= Academic centre =

An academic centre (British English), or academic center (American English), refers to an organizational body created for a specific purpose. Generally, it is aimed at research, alternative educational programs, the development of innovative start-ups, and entrepreneurial initiatives related to academic activities. It may also be created for students' academic, financial, and socio-emotional success through various programs and services. Academic centres are schools, sixth form colleges, colleges and universities.

In many countries, academic centers are established by universities or other institutions of higher education. Higher education institutions are more entrepreneurial than ever before. When academic centers are founded by higher education institutions based on the results of a research group with commercial objectives, this is also called a spin-off. Academic and research institutions are interested in attracting funding for their research activities, and spin-offs represent the success of their commercial orientation.

==History==

The word "academy" comes from the Attic Greek word Ἀκαδήμεια and Koine Greek word Ἀκαδημία. The name goes back to Plato's school of philosophy, founded around 386 BCE in the olive grove garden of Akademos, north of Athens, Greece. Plato's Academy was destroyed in 86 BCE.

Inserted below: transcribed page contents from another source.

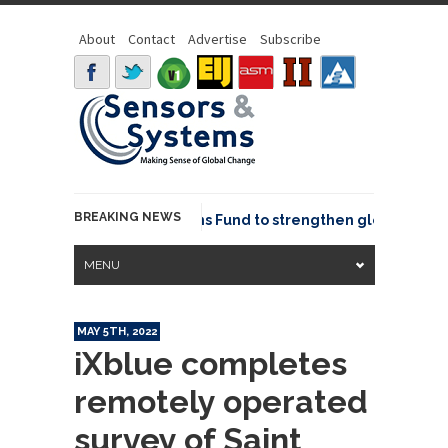
About
Contact
Advertise
Subscribe
BREAKING NEWS
OSGeo joins GeoCommons Fund to strengthen global geospat
MENU
MAY 5TH, 2022
iXblue completes
remotely operated
survey of Saint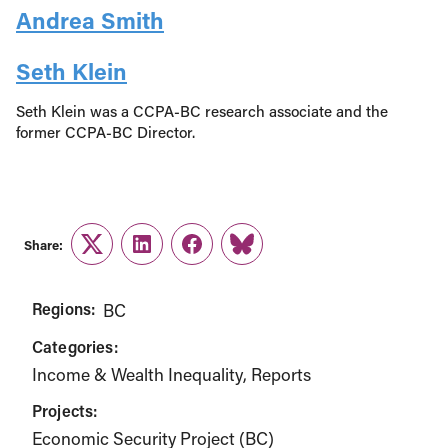
Andrea Smith
Seth Klein
Seth Klein was a CCPA-BC research associate and the
former CCPA-BC Director.
Share:
Twitter
LinkedIn
Facebook
Link
Regions:
BC
Categories:
Income & Wealth Inequality
Reports
Projects:
Economic Security Project (BC)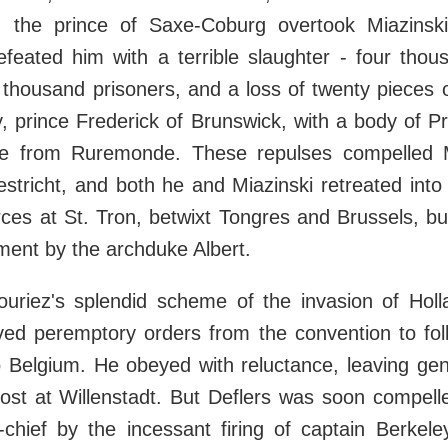
 the prince of Saxe-Coburg overtook Miazinsk
feated him with a terrible slaughter - four thous
thousand prisoners, and a loss of twenty pieces 
 prince Frederick of Brunswick, with a body of P
e from Ruremonde. These repulses compelled M
stricht, and both he and Miazinski retreated into
orces at St. Tron, betwixt Tongres and Brussels, bu
ment by the archduke Albert.
uriez's splendid scheme of the invasion of Hol
ved peremptory orders from the convention to foll
o Belgium. He obeyed with reluctance, leaving gen
ost at Willenstadt. But Deflers was soon compelle
chief by the incessant firing of captain Berkele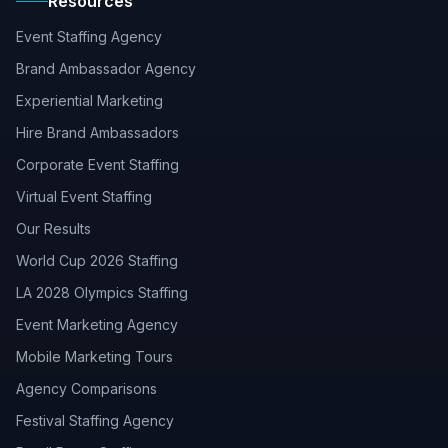
Resources
Event Staffing Agency
Brand Ambassador Agency
Experiential Marketing
Hire Brand Ambassadors
Corporate Event Staffing
Virtual Event Staffing
Our Results
World Cup 2026 Staffing
LA 2028 Olympics Staffing
Event Marketing Agency
Mobile Marketing Tours
Agency Comparisons
Festival Staffing Agency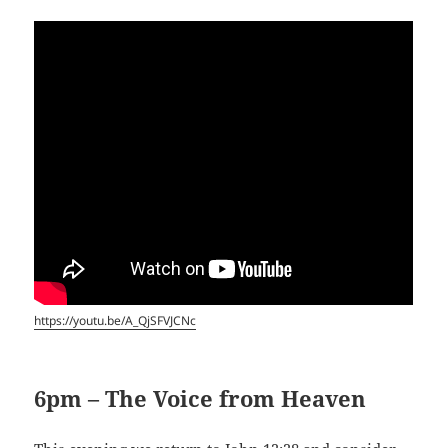
https://youtu.be/A_QjSFVJCNc
6pm – The Voice from Heaven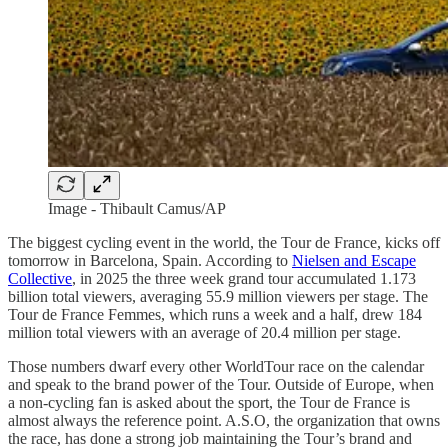
Image - Thibault Camus/AP
The biggest cycling event in the world, the Tour de France, kicks off
tomorrow in Barcelona, Spain. According to
Nielsen and Escape
Collective
, in 2025 the three week grand tour accumulated 1.173
billion total viewers, averaging 55.9 million viewers per stage. The
Tour de France Femmes, which runs a week and a half, drew 184
million total viewers with an average of 20.4 million per stage.
Those numbers dwarf every other WorldTour race on the calendar
and speak to the brand power of the Tour. Outside of Europe, when
a non-cycling fan is asked about the sport, the Tour de France is
almost always the reference point. A.S.O, the organization that owns
the race, has done a strong job maintaining the Tour’s brand and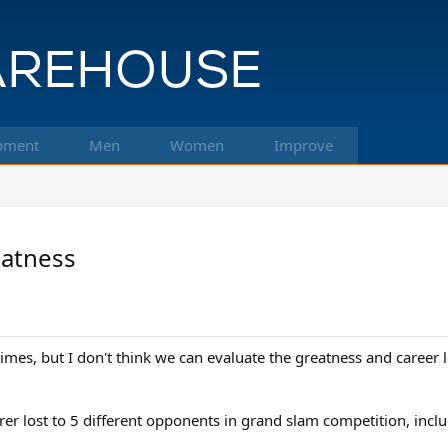
pment
Men
Women
Improve
eatness
times, but I don't think we can evaluate the greatness and career
r lost to 5 different opponents in grand slam competition, inclu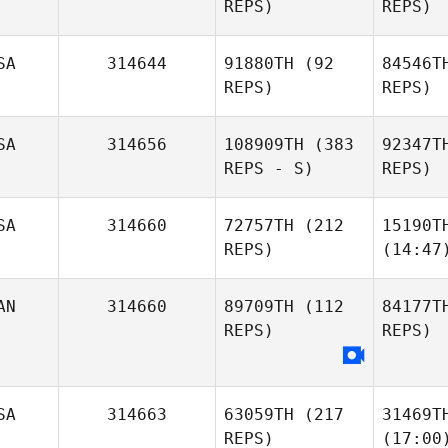
REPS)
REPS)
SA
314644
91880TH
(92
84546T
REPS)
REPS)
SA
314656
108909TH
(383
92347T
REPS - S)
REPS)
SA
314660
72757TH
(212
15190T
REPS)
(14:47
AN
314660
89709TH
(112
84177T
REPS)
REPS)
SA
314663
63059TH
(217
31469T
REPS)
(17:00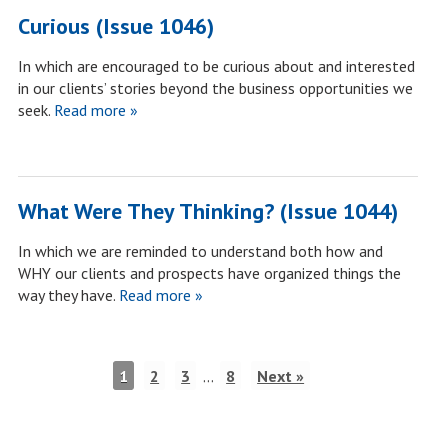
Curious (Issue 1046)
In which are encouraged to be curious about and interested
in our clients’ stories beyond the business opportunities we
seek.
Read more »
What Were They Thinking? (Issue 1044)
In which we are reminded to understand both how and
WHY our clients and prospects have organized things the
way they have.
Read more »
1
2
3
…
8
Next »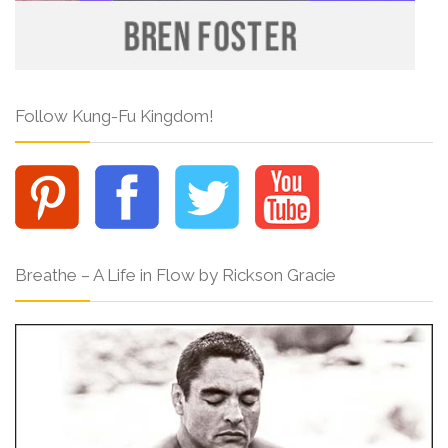
Follow Kung-Fu Kingdom!
Breathe – A Life in Flow by Rickson Gracie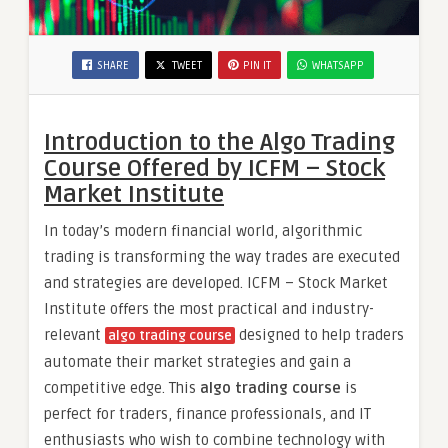
SHARE
TWEET
PIN IT
WHATSAPP
Introduction to the Algo Trading
Course Offered by ICFM – Stock
Market Institute
In today’s modern financial world, algorithmic
trading is transforming the way trades are executed
and strategies are developed. ICFM – Stock Market
Institute offers the most practical and industry-
relevant
designed to help traders
algo trading course
automate their market strategies and gain a
competitive edge. This
algo trading course
is
perfect for traders, finance professionals, and IT
enthusiasts who wish to combine technology with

The meaning of the word "center" as a building or organization dedicated to a specific activity arose in the United States in the 1880s.

In the early 20th century, the first academic centers were established by medical institutions in North America. At that time, hospitals were not involved in medical education and research. In 1910, Professor Abraham Flexner wrote a report about the state of American medical schools that fostered the development of Academic Health Centers over the next decades in the USA.

The Academic Centre, or the centre for general theoretical and programme direction, was one of the organs of the People's Commissariat for Education in the Soviet Russia. On the strength of the "Statute of the People's Commissariat for Education", approved by the Council of People's Commissars on February 11, 1921, the Academic Centre was to consist of a scientific section (State Scientific Council) with three subsections–scientific-political, scientific-technical and scientific-pedagogical—and an arts section (Chief Arts Committee) with five subsections: literature, theatre, music, figurative arts and the cinema. In addition, the Central Archives Board and the Central Museum Board were part of the Academic Centre.

One of the first academic centers in Europe was established in 1922 by the University of Padua, aimed at studying the history of this University.